DALLAS (CN) - A Maine woman was sentenced to 80 years in state prison for a multimillion-dollar Ponzi scheme that sold phony notes supposedly issued by European banks.
Karen P. Bowie was sentenced Collin County Judge Benjamin N. Smith after a week-long trial, the Texas Securities Board said. She was convicted of theft of property.
Prosecutors said she was part of a scam involving Titan Wealth Management, of Plano.
The firm sold phony high-yielding "European Mid-Term Notes," and Bowie stole at least $4.7 million from investors, the Securities Board said. She used some of the money to buy home on the Maine coast.
"Titan Wealth was owned by Thomas Lester Irby II, a Frisco money manager who promised investors that notes issued by European banks would pay short-term returns of between 10 percent and 50 percent," the Securities Board said in a statement.

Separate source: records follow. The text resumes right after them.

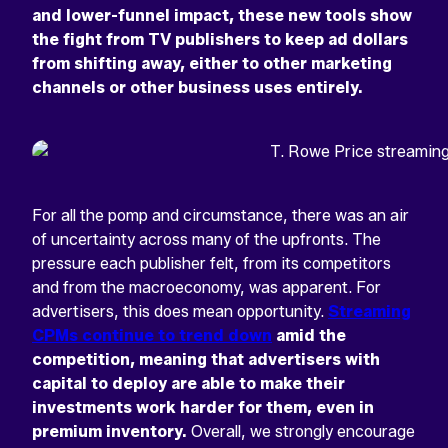
and lower-funnel impact, these new tools show
the fight from TV publishers to keep ad dollars
from shifting away, either to other marketing
channels or other business uses entirely.
For all the pomp and circumstance, there was an air
of uncertainty across many of the upfronts. The
pressure each publisher felt, from its competitors
and from the macroeconomy, was apparent. For
advertisers, this does mean opportunity.
Streaming
CPMs continue to trend down
amid the
competition, meaning that advertisers with
capital to deploy are able to make their
investments work harder for them, even in
premium inventory.
Overall, we strongly encourage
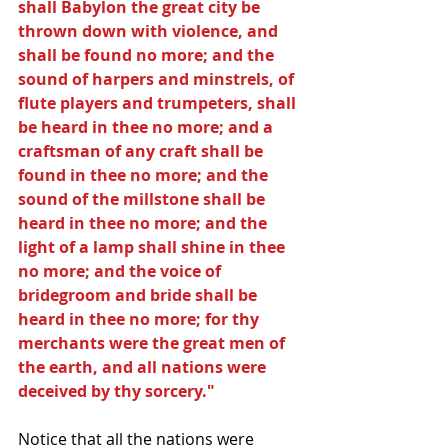
shall Babylon the great city be 
thrown down with violence, and 
shall be found no more; and the 
sound of harpers and minstrels, of 
flute players and trumpeters, shall 
be heard in thee no more; and a 
craftsman of any craft shall be 
found in thee no more; and the 
sound of the millstone shall be 
heard in thee no more; and the 
light of a lamp shall shine in thee 
no more; and the voice of 
bridegroom and bride shall be 
heard in thee no more; for thy 
merchants were the great men of 
the earth, and all nations were 
deceived by thy sorcery."
Notice that all the nations were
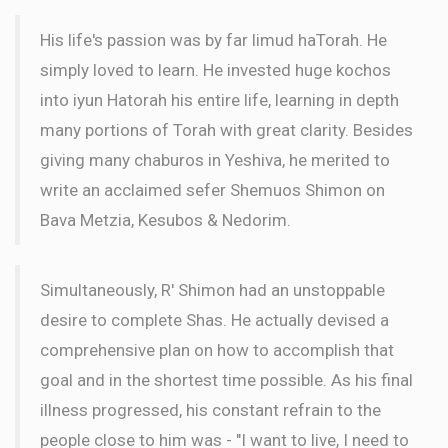
His life's passion was by far limud haTorah. He
simply loved to learn. He invested huge kochos
into iyun Hatorah his entire life, learning in depth
many portions of Torah with great clarity. Besides
giving many chaburos in Yeshiva, he merited to
write an acclaimed sefer Shemuos Shimon on
Bava Metzia, Kesubos & Nedorim.
Simultaneously, R' Shimon had an unstoppable
desire to complete Shas. He actually devised a
comprehensive plan on how to accomplish that
goal and in the shortest time possible. As his final
illness progressed, his constant refrain to the
people close to him was - "I want to live, I need to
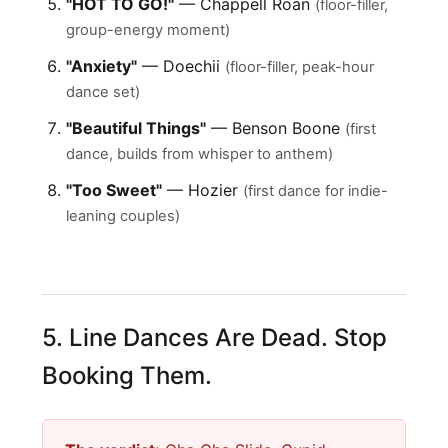
"HOT TO GO!"
— Chappell Roan
(floor-filler,
group-energy moment)
"Anxiety"
— Doechii
(floor-filler, peak-hour
dance set)
"Beautiful Things"
— Benson Boone
(first
dance, builds from whisper to anthem)
"Too Sweet"
— Hozier
(first dance for indie-
leaning couples)
5. Line Dances Are Dead. Stop
Booking Them.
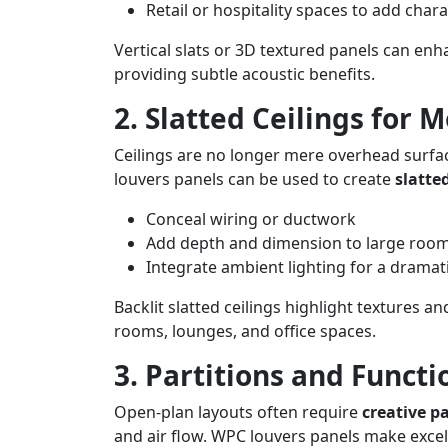
Retail or hospitality spaces to add chara
Vertical slats or 3D textured panels can enh
providing subtle acoustic benefits.
2. Slatted Ceilings for 
Ceilings are no longer mere overhead surface
louvers panels can be used to create
slatted
Conceal wiring or ductwork
Add depth and dimension to large roo
Integrate ambient lighting for a dramati
Backlit slatted ceilings highlight textures an
rooms, lounges, and office spaces.
3. Partitions and Functi
Open-plan layouts often require
creative pa
and air flow. WPC louvers panels make excell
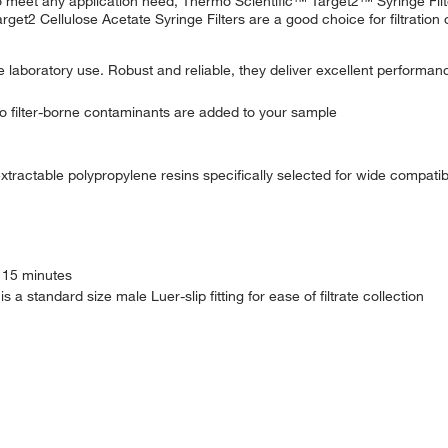
o meet any application need, Thermo Scientific™ Target2™ Syringe Fil
rget2 Cellulose Acetate Syringe Filters are a good choice for filtration o
e laboratory use. Robust and reliable, they deliver excellent performanc
 filter-borne contaminants are added to your sample
xtractable polypropylene resins specifically selected for wide compat
r 15 minutes
 a standard size male Luer-slip fitting for ease of filtrate collection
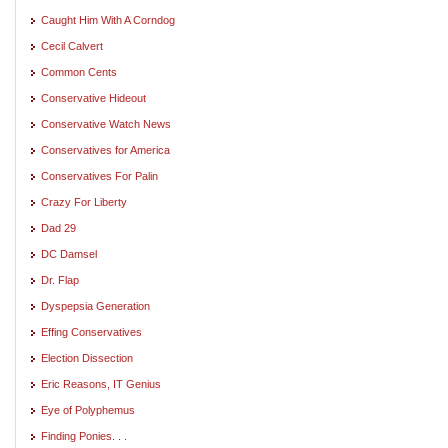
Caught Him With A Corndog
Cecil Calvert
Common Cents
Conservative Hideout
Conservative Watch News
Conservatives for America
Conservatives For Palin
Crazy For Liberty
Dad 29
DC Damsel
Dr. Flap
Dyspepsia Generation
Effing Conservatives
Election Dissection
Eric Reasons, IT Genius
Eye of Polyphemus
Finding Ponies. . .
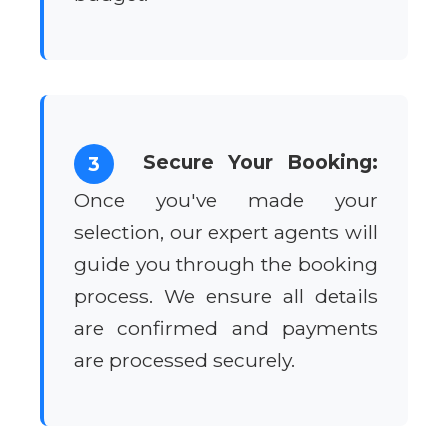
Secure Your Booking:
3
Once you've made your
selection, our expert agents will
guide you through the booking
process. We ensure all details
are confirmed and payments
are processed securely.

"Most of the money Irby raised from investors paid for his personal expenses and was diverted to pay earlier investors in what turned out to be a Ponzi scheme. Bowie was one of Irby's partners in the Titan Wealth fraud."
Irby, 41, of Farmers Branch, was sentenced to 24 years in state prison in December 2010, for money laundering. The sentence included 10 years deferred adjudication for theft and securities fraud charges.
The SEC in 2009 sued Titan Wealth, Irby, Bowie and others in Dallas Federal Court.
They were accused of promising short-term returns of 10 percent to 50 percent and claiming that Titan would not receive any compensation from the purchase or sale of the notes.
Irby claimed the notes were protected by a $10 million note he owned that could be liquidated to pay back his clients, according to the complaint.
Irby diverted nearly $1 million to his personal account and distributed the rest to the other defendants, the SEC said. The firm was shut down and placed into receivership.